### Data provided ###
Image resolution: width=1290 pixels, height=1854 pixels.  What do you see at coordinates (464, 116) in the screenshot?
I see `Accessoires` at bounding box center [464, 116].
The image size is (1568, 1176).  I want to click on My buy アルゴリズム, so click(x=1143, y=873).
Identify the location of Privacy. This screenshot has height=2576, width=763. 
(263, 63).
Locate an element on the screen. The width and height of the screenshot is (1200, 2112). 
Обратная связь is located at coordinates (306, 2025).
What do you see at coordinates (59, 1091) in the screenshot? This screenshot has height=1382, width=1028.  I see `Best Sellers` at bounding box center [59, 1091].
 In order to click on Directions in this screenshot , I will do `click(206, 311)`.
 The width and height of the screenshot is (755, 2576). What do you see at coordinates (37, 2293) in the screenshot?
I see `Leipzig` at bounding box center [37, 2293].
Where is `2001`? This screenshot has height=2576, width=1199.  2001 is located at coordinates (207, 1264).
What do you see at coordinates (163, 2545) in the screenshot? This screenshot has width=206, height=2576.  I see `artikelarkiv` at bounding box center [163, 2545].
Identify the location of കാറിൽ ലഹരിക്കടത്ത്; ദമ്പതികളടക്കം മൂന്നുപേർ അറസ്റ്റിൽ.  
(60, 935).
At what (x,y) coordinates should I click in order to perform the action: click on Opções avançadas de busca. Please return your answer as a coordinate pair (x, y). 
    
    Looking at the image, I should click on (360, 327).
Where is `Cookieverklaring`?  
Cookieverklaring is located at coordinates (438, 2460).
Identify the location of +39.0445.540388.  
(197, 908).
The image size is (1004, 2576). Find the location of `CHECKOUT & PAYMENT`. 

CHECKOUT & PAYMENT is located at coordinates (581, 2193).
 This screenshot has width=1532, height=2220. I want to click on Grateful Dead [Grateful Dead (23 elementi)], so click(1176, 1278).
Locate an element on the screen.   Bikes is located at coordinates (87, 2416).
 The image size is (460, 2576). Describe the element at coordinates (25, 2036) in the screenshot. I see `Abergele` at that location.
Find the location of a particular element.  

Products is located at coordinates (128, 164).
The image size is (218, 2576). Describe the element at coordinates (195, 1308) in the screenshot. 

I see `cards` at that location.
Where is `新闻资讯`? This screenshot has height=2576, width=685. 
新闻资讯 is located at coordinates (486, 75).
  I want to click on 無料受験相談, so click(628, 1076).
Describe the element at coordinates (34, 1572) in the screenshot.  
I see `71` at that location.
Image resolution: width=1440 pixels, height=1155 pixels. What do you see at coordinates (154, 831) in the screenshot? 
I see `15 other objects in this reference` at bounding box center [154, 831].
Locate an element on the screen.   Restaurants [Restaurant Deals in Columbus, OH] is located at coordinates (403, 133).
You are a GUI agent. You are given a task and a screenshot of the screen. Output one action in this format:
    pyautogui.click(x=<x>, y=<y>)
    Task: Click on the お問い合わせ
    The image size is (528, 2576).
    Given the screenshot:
###
### What to work on
What do the lines from the one with "You are a GUI" through the last line of the entries say? Print them word for word, both ends included, and nothing else.

### Your solution
You are a GUI agent. You are given a task and a screenshot of the screen. Output one action in this format:
    pyautogui.click(x=<x>, y=<y>)
    Task: Click on the お問い合わせ
    The image size is (528, 2576).
    Given the screenshot:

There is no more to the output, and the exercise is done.